I think it’s a win-win because if I get to be on campuses and I’m talking to these entrepreneurs, not only am I providing them with some hopefully valuable advice or insight into the venture capital world and the startup world, but I’m also sourcing deals.

IB: Will your first order of business be to visit as many campuses, especially the business schools, as you can?

Martin: I’ve already been working with quite a few campuses across the state, just letting them know what we’re doing, building relationships so that it’s something that will help me with managing deal flow in the future. So, it’s been part of my networking. It hasn’t been 100 percent fundraising. We’ve been going out and building those beneficial relationships already. One of the places that we’re looking is the student organizations and the resources that support those student organizations. Some good examples are pitch competitions, the college entrepreneur organizations, and the centers for innovation and entrepreneurship, so not necessarily through business schools because entrepreneurs come from all disciplines.

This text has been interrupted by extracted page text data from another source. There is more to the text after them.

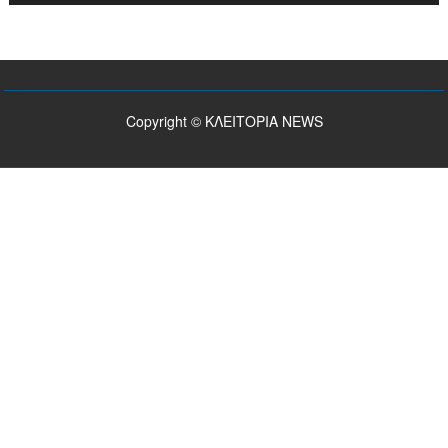
Copyright © ΚΛΕΙΤΟΡΙΑ NEWS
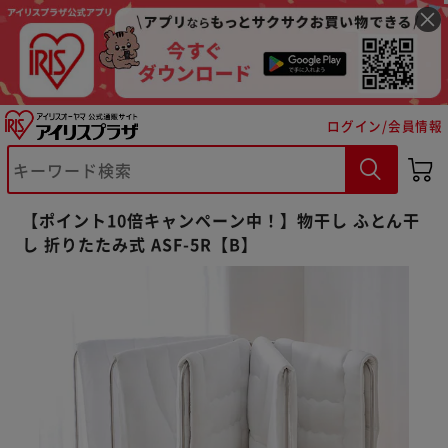
ログイン/会員情報
【ポイント10倍キャンペーン中！】物干し ふとん干
し 折りたたみ式 ASF-5R【B】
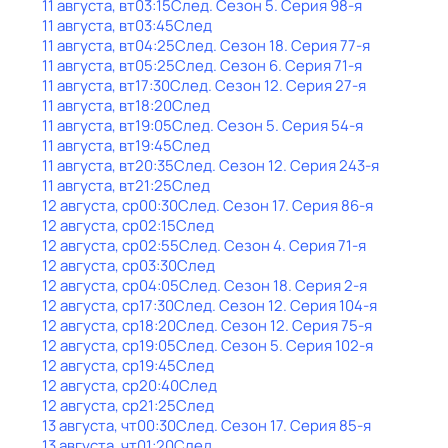
11 августа, вт
03:15
След
. Сезон 5
. Серия 98-я
11 августа, вт
03:45
След
11 августа, вт
04:25
След
. Сезон 18
. Серия 77-я
11 августа, вт
05:25
След
. Сезон 6
. Серия 71-я
11 августа, вт
17:30
След
. Сезон 12
. Серия 27-я
11 августа, вт
18:20
След
11 августа, вт
19:05
След
. Сезон 5
. Серия 54-я
11 августа, вт
19:45
След
11 августа, вт
20:35
След
. Сезон 12
. Серия 243-я
11 августа, вт
21:25
След
12 августа, ср
00:30
След
. Сезон 17
. Серия 86-я
12 августа, ср
02:15
След
12 августа, ср
02:55
След
. Сезон 4
. Серия 71-я
12 августа, ср
03:30
След
12 августа, ср
04:05
След
. Сезон 18
. Серия 2-я
12 августа, ср
17:30
След
. Сезон 12
. Серия 104-я
12 августа, ср
18:20
След
. Сезон 12
. Серия 75-я
12 августа, ср
19:05
След
. Сезон 5
. Серия 102-я
12 августа, ср
19:45
След
12 августа, ср
20:40
След
12 августа, ср
21:25
След
13 августа, чт
00:30
След
. Сезон 17
. Серия 85-я
13 августа, чт
01:20
След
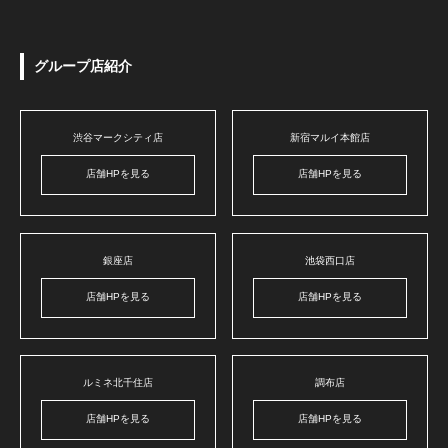
グループ店紹介
渋谷マークシティ店
新宿マルイ本館店
店舗HPを見る
店舗HPを見る
銀座店
池袋西口店
店舗HPを見る
店舗HPを見る
ルミネ北千住店
調布店
店舗HPを見る
店舗HPを見る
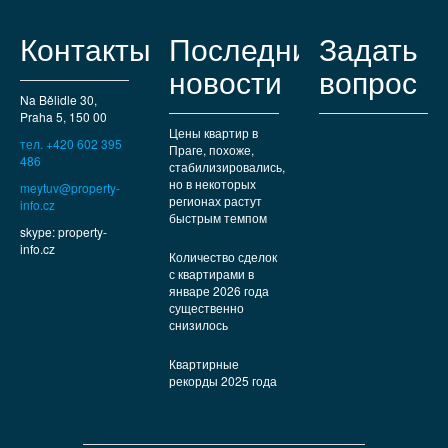
Контакты
Последние
Задать
новости
вопрос
Na Bělidle 30,
Praha 5, 150 00
Цены квартир в
тел. +420 602 395
Праге, похоже,
486
стабилизировались,
но в некоторых
meytuv@property-
регионах растут
info.cz
быстрым темпом
skype: property-
info.cz
Количество сделок
с квартирами в
январе 2026 года
существенно
снизилось
Квартирные
рекорды 2025 года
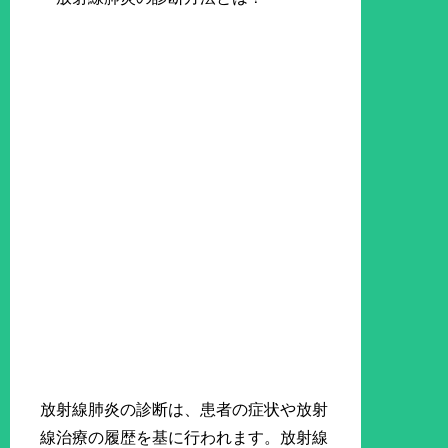
放射線肺炎の診断は、患者の症状や放射
線治療の履歴を基に行われます。放射線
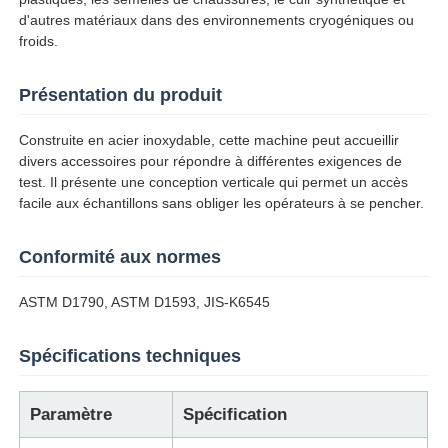
d'autres matériaux dans des environnements cryogéniques ou
froids.
Visite d'usine
Présentation du produit
Contrôle de la qualité
Construite en acier inoxydable, cette machine peut accueillir
divers accessoires pour répondre à différentes exigences de
test. Il présente une conception verticale qui permet un accès
Contact
facile aux échantillons sans obliger les opérateurs à se pencher.
Demande de soumission
Conformité aux normes
ASTM D1790, ASTM D1593, JIS-K6545
Équipement d'essai en laboratoire
Spécifications techniques
Chambre d'essai environnemental
Paramètre
Spécification
Machine de test universelle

IB: Just looking at this concept, it would appear to have great potential to give town-and-gown technology transfer a real spark, not just in Madison but statewide, only this time with students, not just with faculty. Do you consider students a source of untapped entrepreneurial potential?

“I think students see the world very differently because things that I accept as a problem and just a way of life, students would look at that and say, ‘How do I solve that?’” — Richelle Martin, managing director, Winnow Fund

Martin: Absolutely. I think students see the world very differently because things that I accept as a problem and just a way of life, students would look at that and say, “How do I solve that?” I think that usually they come up with elegant, simple solutions to things that we wouldn’t even consider something that had to be fixed. They also see the world differently than we do because for them, all the changes that have happened over the past 10 or 15 years, technology-wise, are a normal way of life.

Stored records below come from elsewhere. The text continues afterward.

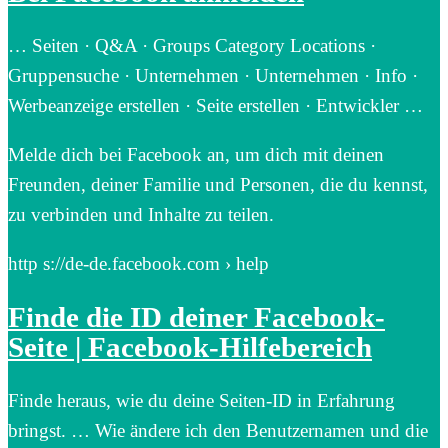
… Seiten · Q&A · Groups Category Locations ·
Gruppensuche · Unternehmen · Unternehmen · Info ·
Werbeanzeige erstellen · Seite erstellen · Entwickler …
Melde dich bei Facebook an, um dich mit deinen
Freunden, deiner Familie und Personen, die du kennst,
zu verbinden und Inhalte zu teilen.
http s://de-de.facebook.com › help
Finde die ID deiner Facebook-
Seite | Facebook-Hilfebereich
Finde heraus, wie du deine Seiten-ID in Erfahrung
bringst. … Wie ändere ich den Benutzernamen und die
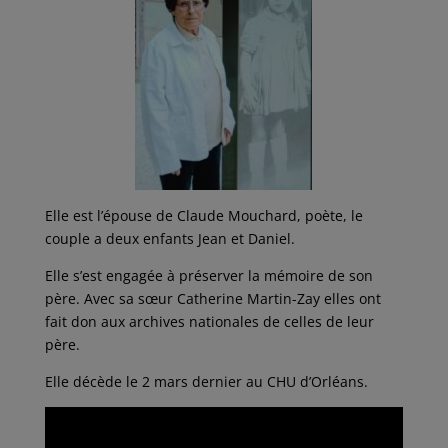
Elle est l’épouse de Claude Mouchard, poète, le
couple a deux enfants Jean et Daniel.
Elle s’est engagée à préserver la mémoire de son
père. Avec sa sœur Catherine Martin-Zay elles ont
fait don aux archives nationales de celles de leur
père.
Elle décède le 2 mars dernier au CHU d’Orléans.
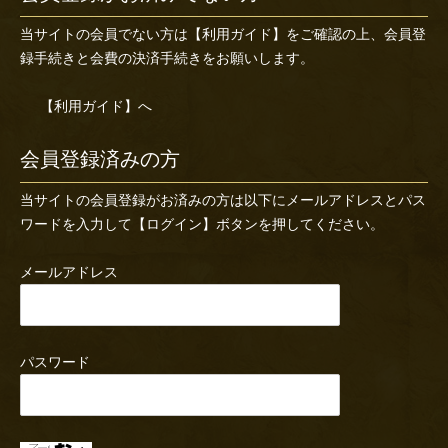
当サイトの会員でない方は
【利用ガイド】
をご確認の上、会員登
録手続きと会費の決済手続きをお願いします。
【利用ガイド】へ
会員登録済みの方
当サイトの会員登録がお済みの方は以下にメールアドレスとパス
ワードを入力して【ログイン】ボタンを押してください。
メールアドレス
パスワード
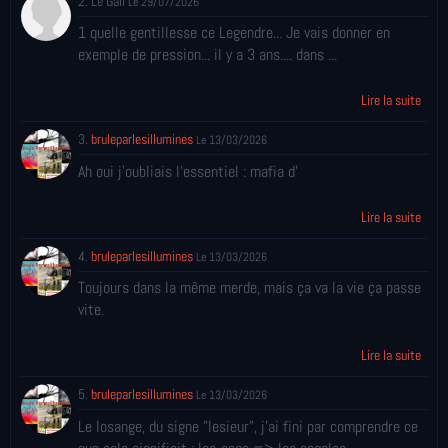
2. Le Gall
Le 29/07/2026
1 quelle gentillesse ce Legendre... Je vais donner en
exemple de pression... il y a 3 ans.... dans ...
Lire la suite
3.
bruleparlesillumines
Le 13/03/2026
Ah oui j'oubliais l'essentiel : mafia d'
Lire la suite
4.
bruleparlesillumines
Le 13/03/2026
Toujours dans la même merde, mais ça va la vie ça passe
vite.
Lire la suite
5.
bruleparlesillumines
Le 13/03/2026
Le losange, du signe "lesieur", j'ai fini par comprendre ce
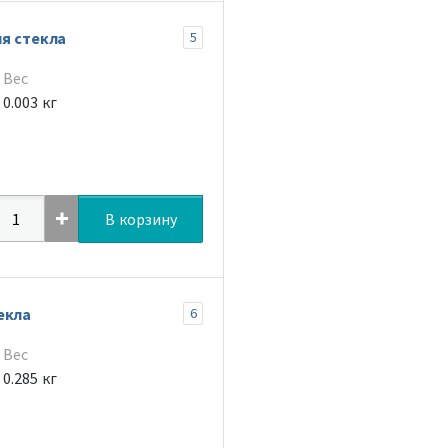
ия стекла
5
Вес
0.003 кг
В корзину
екла
6
Вес
0.285 кг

IB: I’ve seen a lot of very creative examples of that. For example, EatStreet in Madison, but I know you can’t speak to specific investments while you’re fundraising.

Martin: What I can tell you is the Badger Fund’s agreement with the state says that they will invest in agriculture, information technology, medical devices and medical imaging, advanced manufacturing, and engineering. Our relationship with the Badger Fund means that those flow through to us. So, in terms of industry sectors, it’s fair for you to say that we’re focusing on the Badger Fund limitations.

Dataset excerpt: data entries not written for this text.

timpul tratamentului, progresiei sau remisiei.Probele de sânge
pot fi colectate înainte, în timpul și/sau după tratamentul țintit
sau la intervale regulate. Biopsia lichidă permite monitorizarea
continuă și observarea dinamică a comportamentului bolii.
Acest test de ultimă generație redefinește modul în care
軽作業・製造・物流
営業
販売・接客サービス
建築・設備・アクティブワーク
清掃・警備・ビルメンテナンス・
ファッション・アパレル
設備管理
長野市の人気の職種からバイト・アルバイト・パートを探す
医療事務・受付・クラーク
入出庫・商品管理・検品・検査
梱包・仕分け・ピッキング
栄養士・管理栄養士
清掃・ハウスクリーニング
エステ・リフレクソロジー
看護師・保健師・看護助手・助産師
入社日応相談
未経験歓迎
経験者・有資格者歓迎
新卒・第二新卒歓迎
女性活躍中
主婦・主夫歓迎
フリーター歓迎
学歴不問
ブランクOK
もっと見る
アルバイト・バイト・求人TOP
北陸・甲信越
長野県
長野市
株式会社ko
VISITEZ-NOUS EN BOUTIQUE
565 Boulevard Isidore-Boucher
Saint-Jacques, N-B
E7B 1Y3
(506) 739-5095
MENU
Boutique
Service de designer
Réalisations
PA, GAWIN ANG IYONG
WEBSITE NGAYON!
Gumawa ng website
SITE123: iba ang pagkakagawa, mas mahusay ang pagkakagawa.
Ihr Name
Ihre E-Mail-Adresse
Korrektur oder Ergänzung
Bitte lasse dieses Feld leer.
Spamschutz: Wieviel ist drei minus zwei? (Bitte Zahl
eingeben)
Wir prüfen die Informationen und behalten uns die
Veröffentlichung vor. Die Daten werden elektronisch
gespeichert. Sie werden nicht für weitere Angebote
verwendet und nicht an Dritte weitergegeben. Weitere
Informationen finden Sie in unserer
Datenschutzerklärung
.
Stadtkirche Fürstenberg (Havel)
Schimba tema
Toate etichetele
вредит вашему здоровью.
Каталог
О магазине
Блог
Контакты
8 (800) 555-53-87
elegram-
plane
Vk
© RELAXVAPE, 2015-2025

IB: When it comes to the Winnow Fund, is there anything else you’d like to add that perhaps I didn’t ask about?

Martin: I think in terms of what I’m able to say, the venture-capital-in-residence program is probably the thing I can talk the most about. I have a great support network as a first-time fund manager. I have the full support of the Badger Fund of Funds and a great network of other fund managers to rely on. I also have my investment committee, and so I have seasoned investors, entrepreneurs, and CEOs that I rely on, as well. And so, I’m very fortunate that even though in some ways I’m new to this area, I have plenty of people around me that are helping with the decisions that we make.